Jetzt sei die Zeit gekommen, national, europäisch und global voranzukommen – vom Klimavertrag von Paris über die nachhaltigen Entwicklungsziele der UNO bis hin zur neuen EU-Kommissionspräsidentin Ursula von der Leyen mit dem Konzept des „Green Deal“ in der Europäischen Union führten die Zeichen hin zu mehr Nachhaltigkeit, so Riegler.

Josef Riegler:

Der 1938 in Judenburg geborene Josef Riegler war Umweltlandesrat in der Steiermark und später Umwelt- und Landwirtschaftsminister und Vizekanzler. Bereits 1989 hat die ÖVP auf seine Initiative hin die ÖVP beim Bundesparteitag erstmals über die „Ökosoziale Marktwirtschaft“ diskutiert und das Modell später auch in ihr Parteiprogramm aufgenommen.

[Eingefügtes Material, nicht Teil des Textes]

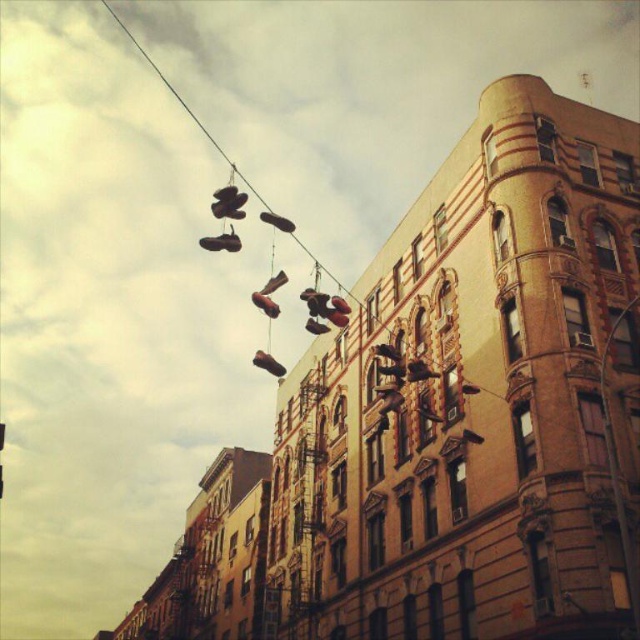 Does point (216, 243) lie behind point (257, 353)?

No, it is in front of (257, 353).

Between matte brown shoe at upper center and shiny brown shoe at center, which one appears on the left side from the viewer's perspective?

matte brown shoe at upper center

Describe the element at coordinates (221, 243) in the screenshot. I see `matte brown shoe at upper center` at that location.

The width and height of the screenshot is (640, 640). I want to click on matte brown shoe at upper center, so click(x=221, y=243).

Can you confirm if matte brown shoe at upper center is positioned below shiny leather shoe at center?

No, matte brown shoe at upper center is not below shiny leather shoe at center.

Can you confirm if matte brown shoe at upper center is smaller than shiny leather shoe at center?

No.

Locate an element on the screen. The width and height of the screenshot is (640, 640). matte brown shoe at upper center is located at coordinates (221, 243).

Where is `matte brown shoe at upper center`? matte brown shoe at upper center is located at coordinates (221, 243).

Can you confirm if shiny brown shoe at center is bigger than leather shoe at center?

Actually, shiny brown shoe at center might be smaller than leather shoe at center.

Who is more forward, [266,355] or [285,220]?

Point [266,355] is in front.

Who is more distant from viewer, (266,358) or (275,221)?

The point (266,358) is behind.

At what (x,y) coordinates should I click in order to perform the action: click on shiny brown shoe at center. Please return your answer as a coordinate pair (x, y). Looking at the image, I should click on (268, 364). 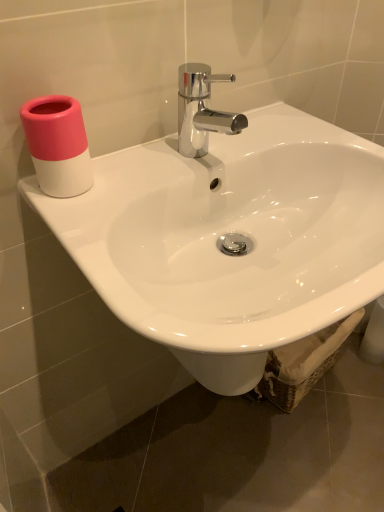 The height and width of the screenshot is (512, 384). Identify the location of white glossy sink at upper center. (231, 231).

The image size is (384, 512). What do you see at coordinates (231, 231) in the screenshot? I see `white glossy sink at upper center` at bounding box center [231, 231].

Describe the element at coordinates (58, 145) in the screenshot. I see `pink matte cup at upper left` at that location.

In order to click on pink matte cup at upper left in this screenshot , I will do `click(58, 145)`.

Locate an element on the screen. white glossy sink at upper center is located at coordinates (231, 231).

Between white glossy sink at upper center and pink matte cup at upper left, which one appears on the right side from the viewer's perspective?

white glossy sink at upper center is more to the right.

Considering the positions of objects white glossy sink at upper center and pink matte cup at upper left in the image provided, who is behind, white glossy sink at upper center or pink matte cup at upper left?

pink matte cup at upper left is further away from the camera.

Considering the points (222, 218) and (52, 172), which point is behind, point (222, 218) or point (52, 172)?

The point (222, 218) is behind.

From the image's perspective, which object appears higher, white glossy sink at upper center or pink matte cup at upper left?

pink matte cup at upper left.

From a real-world perspective, which object rests below the other?

white glossy sink at upper center is physically lower.

Is white glossy sink at upper center wider than pink matte cup at upper left?

Indeed, white glossy sink at upper center has a greater width compared to pink matte cup at upper left.

Is white glossy sink at upper center shorter than pink matte cup at upper left?

In fact, white glossy sink at upper center may be taller than pink matte cup at upper left.

Between white glossy sink at upper center and pink matte cup at upper left, which one has smaller size?

pink matte cup at upper left.

Is white glossy sink at upper center outside of pink matte cup at upper left?

Yes, white glossy sink at upper center is not within pink matte cup at upper left.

Bereits Ende der 1980er Jahre sei Österreich in verschiedensten Bereichen Vorreiter gewesen: „Wir waren zum Beispiel die ersten, die eine Katalysatorpflicht eingeführt haben – sind dann aber abgedriftet in den hinteren Bereich. Jetzt geht es darum, wieder Vorreiter, Impulsgeber, Initiator zu sein. Auch in der europäischen Politik.“

Umschichtung der Steuern als Lösung

Im ÖVP-Programm sei die Ökosoziale Marktwirtschaft seit 1994, in jenem der Grünen seit den späten 90er Jahren verankert. Bei der nun dringenden Umsetzung gehe es vor allem darum, Umwelt- und Klimaschutz durch marktwirtschaftliche Instrumente zu erreichen: „Ökologische Kostenwahrheit, Verursacherprinzip und ein intelligenter Umbau von Steuerabgaben und Förderugen“, listet Riegler die wichtigsten Maßnahmen der Ökosozialen Steuerreform auf, die die Regierung nun durchsetzen will.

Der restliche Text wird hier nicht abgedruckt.